Dawson, Michael John (1865–1926), jockey, horse breeder, and trainer, was born 10 September 1865 in Kildare town, son of Andrew Dawson, jarvey (cab driver), and Eliza Dawson (née White) from Kildare. He was initially apprenticed as a jockey to Pat Connolly, a friend of his father, riding five winners in 1882, his first year. Weighing only 5 st. 7lb. (34.9 kg), he was one of the most sought-after jockeys in the country and was renowned as an intelligent, brave, and committed racer, not averse to jumping the flag in the days before starting stalls. He later moved to the stables of Rice Meredith (d. 1897), first at Curragh View and later at Rathbride Manor, and rode three Irish Derby winners in four years in the 1890s, initially on Kentish Fire (1890) and subsequently on the Meredith-trained Roy Neil (1892) and Bowline (1893). Meredith had made Rathbride into the finest yard in Ireland but had to retire in 1893 after an investigation into an incident where a horse, Master Joe, was run on successive days. Dawson took over at Rathbride and combined riding and training until around 1900, winning the Railway Stakes in 1895 on Winkfield's Pride and the Beresford Stakes in 1898 on Wild Bird as both rider and trainer. His first stable jockey was David Conlon, who was regarded as a star in the making but died tragically in 1903. Conlon was followed by Frank Morgan (who won the Irish Derby in 1904 on Royal Arch) and in 1910 by the great Joe Canty (qv), who would become Dawson's son-in-law. Once his training career began in earnest, Dawson went on to become the greatest trainer of the early decades of the twentieth century, succeeding the previous doyen of Irish racing, H. E. Linde (qv) and winning up to ten trainers' championships between 1906, when records first began to be kept, and 1926. (Different sources credit the 1921 trainer's championship to different trainers; all, however, agree that Dawson won more races than everyone else, if not more prize money.) In his training career he had 1,645 winners totalling £218,716 in prize money (1,214 winners and £164,281 from 1906), setting a record for prize money in 1908 of £11,205 that was not exceeded until 1923, when J. J. Parkinson (qv), his great rival of the period, won £12,150.

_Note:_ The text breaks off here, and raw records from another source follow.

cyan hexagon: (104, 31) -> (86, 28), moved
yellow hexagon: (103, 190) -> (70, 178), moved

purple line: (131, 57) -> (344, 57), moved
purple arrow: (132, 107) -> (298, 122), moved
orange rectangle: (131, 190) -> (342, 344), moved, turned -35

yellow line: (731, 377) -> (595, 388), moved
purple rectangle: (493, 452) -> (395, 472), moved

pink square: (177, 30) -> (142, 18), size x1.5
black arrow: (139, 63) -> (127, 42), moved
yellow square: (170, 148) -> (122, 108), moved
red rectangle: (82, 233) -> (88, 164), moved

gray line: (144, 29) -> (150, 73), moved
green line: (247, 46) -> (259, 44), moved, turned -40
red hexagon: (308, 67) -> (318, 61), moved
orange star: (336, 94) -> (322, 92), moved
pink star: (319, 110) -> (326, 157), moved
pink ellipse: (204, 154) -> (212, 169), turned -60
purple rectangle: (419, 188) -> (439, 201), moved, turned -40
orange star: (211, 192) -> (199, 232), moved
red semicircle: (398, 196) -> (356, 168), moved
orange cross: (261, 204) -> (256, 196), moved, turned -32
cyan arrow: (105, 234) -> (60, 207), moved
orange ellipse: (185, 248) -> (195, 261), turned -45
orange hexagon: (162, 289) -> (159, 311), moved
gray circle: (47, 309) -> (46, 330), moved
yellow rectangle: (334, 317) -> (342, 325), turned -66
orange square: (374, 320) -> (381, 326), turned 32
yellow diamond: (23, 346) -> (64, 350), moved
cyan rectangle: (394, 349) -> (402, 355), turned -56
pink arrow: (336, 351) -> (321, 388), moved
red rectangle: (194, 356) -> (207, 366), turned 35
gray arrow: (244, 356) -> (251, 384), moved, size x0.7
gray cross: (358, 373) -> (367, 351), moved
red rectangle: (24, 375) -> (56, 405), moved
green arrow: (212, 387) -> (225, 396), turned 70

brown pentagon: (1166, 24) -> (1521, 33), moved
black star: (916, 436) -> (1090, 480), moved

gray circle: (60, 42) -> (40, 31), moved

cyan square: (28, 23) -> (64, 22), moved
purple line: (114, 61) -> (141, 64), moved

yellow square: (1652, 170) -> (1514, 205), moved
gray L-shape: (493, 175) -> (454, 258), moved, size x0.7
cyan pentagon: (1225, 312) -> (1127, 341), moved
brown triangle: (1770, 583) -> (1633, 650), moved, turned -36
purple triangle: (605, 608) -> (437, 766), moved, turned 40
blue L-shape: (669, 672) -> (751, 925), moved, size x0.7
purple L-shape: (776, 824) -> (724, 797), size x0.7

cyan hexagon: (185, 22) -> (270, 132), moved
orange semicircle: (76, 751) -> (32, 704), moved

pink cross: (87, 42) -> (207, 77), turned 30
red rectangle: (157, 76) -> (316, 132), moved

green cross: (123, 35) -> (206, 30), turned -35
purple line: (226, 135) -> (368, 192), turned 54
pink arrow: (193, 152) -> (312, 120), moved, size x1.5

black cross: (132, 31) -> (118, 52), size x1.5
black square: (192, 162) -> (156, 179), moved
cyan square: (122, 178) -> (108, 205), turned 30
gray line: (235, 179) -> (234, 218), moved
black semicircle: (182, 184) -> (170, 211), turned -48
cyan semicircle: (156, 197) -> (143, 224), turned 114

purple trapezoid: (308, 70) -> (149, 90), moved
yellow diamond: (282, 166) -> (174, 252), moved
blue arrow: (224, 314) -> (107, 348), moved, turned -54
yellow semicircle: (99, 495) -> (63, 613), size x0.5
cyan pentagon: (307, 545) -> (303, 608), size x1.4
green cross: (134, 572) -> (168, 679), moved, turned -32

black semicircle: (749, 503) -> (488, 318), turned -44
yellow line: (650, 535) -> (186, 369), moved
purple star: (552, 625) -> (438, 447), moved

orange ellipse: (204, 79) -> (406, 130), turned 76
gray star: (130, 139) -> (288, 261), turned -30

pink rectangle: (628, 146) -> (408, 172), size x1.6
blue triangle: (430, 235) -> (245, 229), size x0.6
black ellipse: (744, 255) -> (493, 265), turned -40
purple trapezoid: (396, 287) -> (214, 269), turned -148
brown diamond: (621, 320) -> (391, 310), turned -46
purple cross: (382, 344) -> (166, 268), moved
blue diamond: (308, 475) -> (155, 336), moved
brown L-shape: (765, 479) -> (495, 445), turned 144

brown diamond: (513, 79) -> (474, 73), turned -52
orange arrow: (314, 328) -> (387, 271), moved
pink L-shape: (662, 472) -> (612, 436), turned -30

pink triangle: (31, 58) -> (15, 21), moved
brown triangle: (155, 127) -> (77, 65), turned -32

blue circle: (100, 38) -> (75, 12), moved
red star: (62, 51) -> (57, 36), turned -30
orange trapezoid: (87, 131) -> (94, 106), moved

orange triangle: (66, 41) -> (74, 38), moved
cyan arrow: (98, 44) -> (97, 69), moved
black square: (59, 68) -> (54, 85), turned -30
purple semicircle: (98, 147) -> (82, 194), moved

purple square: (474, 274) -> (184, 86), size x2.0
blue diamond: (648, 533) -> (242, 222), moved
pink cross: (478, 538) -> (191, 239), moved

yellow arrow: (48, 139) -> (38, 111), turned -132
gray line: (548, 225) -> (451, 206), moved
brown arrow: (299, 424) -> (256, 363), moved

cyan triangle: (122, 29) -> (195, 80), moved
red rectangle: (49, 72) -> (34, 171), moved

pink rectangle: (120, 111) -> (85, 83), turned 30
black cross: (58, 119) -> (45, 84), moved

Although Parkinson was quantitatively more successful, and had a longer career, Dawson is generally regarded as the superior trainer, as he tended to concentrate on fewer horses and races, preferring to develop a small stable of potentially high-class animals for owners who were prepared to allow them the time to develop to their optimum. In doing so he made a vital contribution to the reputation of the Irish thoroughbred internationally. He won the Irish Derby four times as a trainer: with St Brendan (1902), probably the best horse he ever trained; Royal Arch (1904); Killeagh (1906); and Bachelors's Double (1908). He also won two Irish Oaks, with Merrivale (1902) and Tullynacree (1911), making a total of six Irish classic victories to add to his three Irish Derbys as a rider. Dawson won the Irish Cesarewitch on four occasions (1903, 1907, 1912, 1917), and also won nine Anglesea Stakes, six National Stakes, four Railway Stakes, and the Phoenix Stakes twice. Although most of his success was on the flat, he was also adept at National Hunt, training his own horse Sweet Cecil to an Irish Grand National win in 1907, and winning again as trainer with Kilbarry in 1924. Among his other victories over fences as a trainer were the Galway Plate (1903, 1909) and Hurdle (1915, 1924). As a breeder his most famous horse was Hornet's Beauty, ‘one of the best sprinters ever sent from Ireland’ (Times, 24 Dec. 1926), which won thirty-one of its fifty-five starts – including an unbeaten run of fifteen races in 1915 – and is claimed by some to be the best gelding to race in England in the twentieth century. Other champion horses associated with him include Mount Prospect, Great Surprise, and Earla Mor.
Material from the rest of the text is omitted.